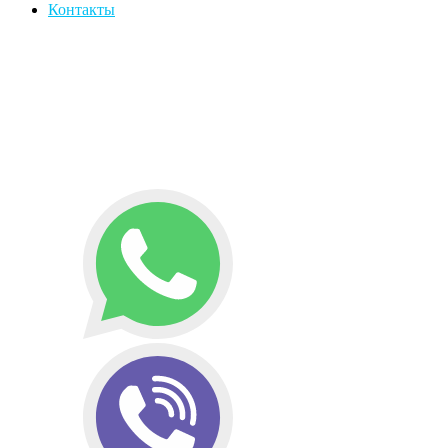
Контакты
§
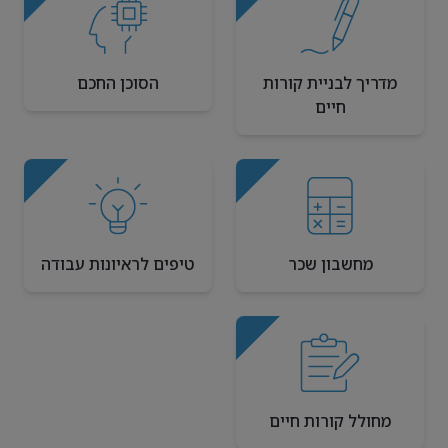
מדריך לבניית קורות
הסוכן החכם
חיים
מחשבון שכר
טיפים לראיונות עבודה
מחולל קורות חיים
§
_EXERCISE AIM_.
Only one number is wanted: the number of lines in the listing that contain the string "קורות".

_WRITTEN SOLUTION_.
2